Losing All My Text Messages

I had an unlimited text messaging plan and a sleek little phone perpetually set to vibrate. I got disappointed if I went to the bathroom and didn't have it with me. My phone was me.
Then the unthinkable happened. My phone died over graduation weekend, just as my family was flying in. As I looked at the suddenly useless hunk of plastic and metal in my hand, I realized the silly Facebook groups I’d seen throughout college—MY CELL PHONE HAS GONE TO THE GREAT PHONE STORE IN THE SKY, SEND ME UR #S PRTYPLS KTHNXBAI—didn’t seem so funny anymore.

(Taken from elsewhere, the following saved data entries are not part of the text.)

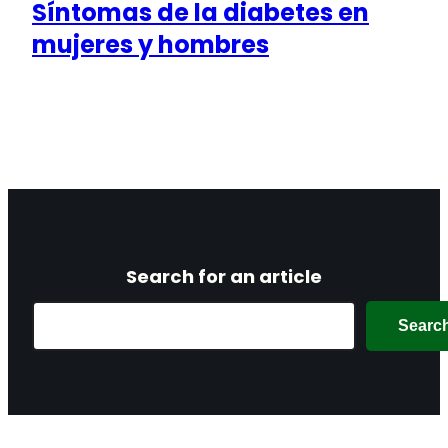
Síntomas de la diabetes en
mujeres y hombres
Search for an article
Search
Searc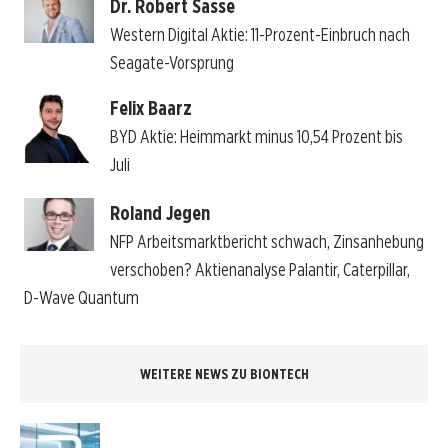
Dr. Robert Sasse
Western Digital Aktie: 11-Prozent-Einbruch nach
Seagate-Vorsprung
Felix Baarz
BYD Aktie: Heimmarkt minus 10,54 Prozent bis
Juli
Roland Jegen
NFP Arbeitsmarktbericht schwach, Zinsanhebung
verschoben? Aktienanalyse Palantir, Caterpillar,
D-Wave Quantum
WEITERE NEWS ZU BIONTECH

I wasn’t upset about losing all my phone numbers, though, as much as I was upset about losing all my text messages. Only in a cell phone would “This is Mom and Dad and we love you! Always!” be a single click away from “Jello shots are straight from God.” I could watch how friendships evolved from an insecure first text—“Hi! It’s Jeffrey! Do you want to do dinner maybe sometime next week?”—to a bittersweet, all-too-close reply to a babbling voice mail: “Um I miss you?”
I have almost drunk-texted family friends and professors because their numbers were in my phone. Messages like my mother's "did you remember to eat vegetables today?" sat next to incriminating pieces of evidence from exes. All my text messages, all my history: gone, just like that.

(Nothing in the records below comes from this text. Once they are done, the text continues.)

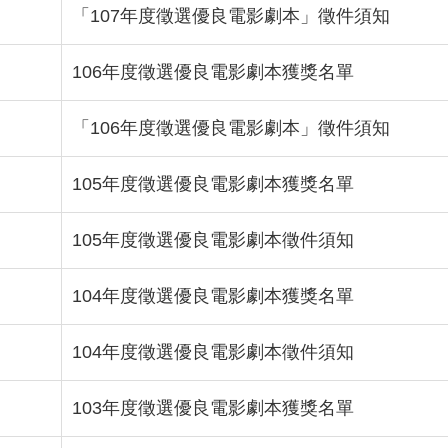
「107年度徵選優良電影劇本」徵件須知
106年度徵選優良電影劇本獲獎名單
「106年度徵選優良電影劇本」徵件須知
105年度徵選優良電影劇本獲獎名單
105年度徵選優良電影劇本徵件須知
104年度徵選優良電影劇本獲獎名單
104年度徵選優良電影劇本徵件須知
103年度徵選優良電影劇本獲獎名單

Somewhere in between baccalaureate ceremonies and photo shoots, I managed to convince my parents to drive me to the Verizon store. All I wanted was a phone exactly like my old one. Then my parents started making happy noises: there was a two-for-one deal on a slide phone. I wanted a slide phone, didn't I? And it had a mini-keyboard, too! Before I could get a word in edgewise, my sister was getting a brand-new phone exactly like mine. She looked up at me and said in a steely tone, “I've already picked out the picture. Don’t get yours mixed up with mine.”

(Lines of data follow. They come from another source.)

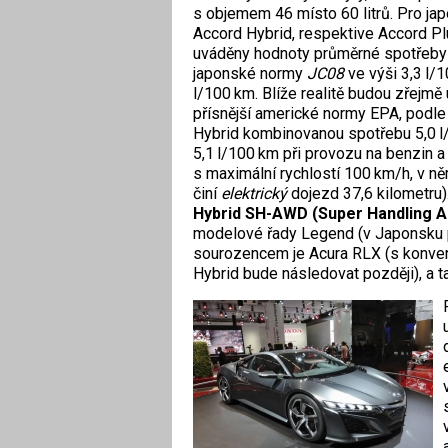
s objemem 46 místo 60 litrů. Pro ja
Accord Hybrid, respektive Accord Plu
uváděny hodnoty průměrné spotřeby 
japonské normy
JC08
ve výši 3,3 l/1
l/100 km. Blíže realitě budou zřejmě
přísnější americké normy EPA, podle
Hybrid kombinovanou spotřebu 5,0 l/
5,1 l/100 km při provozu na benzin a
s maximální rychlostí 100 km/h, v n
činí
elektrický
dojezd 37,6 kilometru
Hybrid SH-AWD (Super Handling Al
modelové řady Legend (v Japonsku př
sourozencem je Acura RLX (s konve
Hybrid bude následovat později), a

As I started asking my friends during our graduation-weekend good byes to give me their numbers again, I wondered if my phone's death was actually was a cheap form of therapy. One of my exes punched in a phone number, and I decided I'd forget to save it. I was getting a new college degree, sure, but a new cell phone? Now I was starting fresh.
My first text message wasn’t from any of the friends I was graduating with. It was from my little brother: “Congratulations big man!”